Parsons is a terrific choreographer, one of the best around. He’s got both feet firmly planted in contemporary dance, but he equally understands other idioms, from hip-hop to classical ballet, and is able to incorporate them into his pieces. A choreographer is only as good as the dancers interpreting his work, however. Fortunately, "Parsons Dance" is full of first-rate talent.
It’s hardly surprising that both programs being presented during the 12-day season at the Joyce include "Caught," which has become the company’s signature work. Some may dismiss this as gimmicky, such as a Times review who dismissed it two years ago as "a fail-safe contraption."
The dancer -- here, the always-excellent Clifton Brown, who seems to be everywhere these days -- executes the jumps in which he seems to be suspended in mid-air flawlessly. A strobe light captures the suspensions, but it takes a great deal of skill to be able to coordinate the split-second timing. "Everyone understands this trick," the Time writer sneered. "Everyone is thrilled."
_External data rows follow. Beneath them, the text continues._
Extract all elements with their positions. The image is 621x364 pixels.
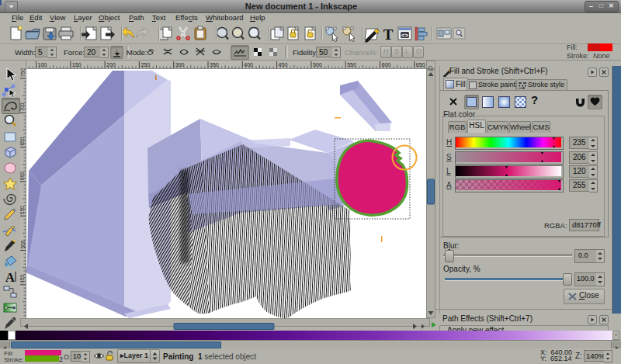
svg-text:550: 550 — [347, 62, 356, 68]
svg-text:250: 250 — [141, 62, 150, 68]
svg-text:450: 450 — [20, 275, 26, 283]
svg-text:350: 350 — [210, 62, 219, 68]
svg-text:500: 500 — [20, 240, 26, 248]
svg-text:550: 550 — [20, 206, 26, 214]
svg-text:750: 750 — [20, 69, 26, 77]
svg-text:100: 100 — [38, 62, 47, 68]
svg-text:300: 300 — [175, 62, 185, 68]
svg-text:150: 150 — [72, 62, 82, 68]
svg-text:650: 650 — [20, 137, 26, 145]
svg-text:<>: <> — [401, 32, 409, 39]
svg-text:700: 700 — [20, 102, 26, 111]
svg-text:600: 600 — [20, 172, 26, 180]
svg-text:450: 450 — [279, 62, 288, 68]
svg-text:200: 200 — [106, 62, 116, 68]
svg-text:T: T — [383, 26, 394, 43]
svg-text:650: 650 — [416, 62, 425, 68]
svg-text:500: 500 — [313, 62, 322, 68]
svg-text:A: A — [5, 270, 16, 284]
svg-text:400: 400 — [244, 62, 253, 68]
svg-text:600: 600 — [382, 62, 391, 68]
And that’s bad because... ? This kind of dismissive backhanding at a piece that had the audience literally cheering points to the problem of professional dance writers: They attend so many performances that they forget that they’re reviewers as well as critics.
Parsons has long been dogged by the disconnect between "artistic" and "crowd pleasing." "Nascimento Novo," for example, set to a terrific samba score, presents the dancers in various patterns, from pile-ups to hip-thrusting outbursts. The movements all beautifully comment on the music and are a joy to watch.
"The Introduction," the one world premiere, gives eight dancers solos. Each one brings a unique flavor, from erotic yearning to pure exuberance. If I had to choose one standout, it would have to be Elena D’Amario, whose muscularity, long-limbed legs and flying hair give her dancing a sexy athleticism.
In "Brothers," two men perform kinetic, sudden movements and balance off each other. They’re alternately tender and confrontational; a final hug before they walk away together implies that this is as much mating ritual as pure dance.
If there is is anything missing from this season’s works, it’s Parsons’ usual borrowings from popular music. This is, after all, the company that has utilized Steely Dan songs, bluegrass and disco. The 2014 season veers toward avant-garde classical, with a nod to Brazil.
"The Hunt," presented on Program A, has a kind-of non-score score, mostly urban drums via a group called Les Tambours du Bronx. In "The Hunt," male dancers propel themselves across the stage in movements from a shimmy to fall-and-response.
The work, borrowed from Alvin Ailey, was choreographed by Robert Battle, now Ailey’s artistic director and himself a Parsons’ alumnus. Now in its 30th season, Parsons has had an influence throughout the dance world. "The Hunt" shows how profoundly the dance world takes David Parsons’ choreographic genius. Where some critics would prefer to snipe, you can just sit back and enjoy a true genius at the top of his game.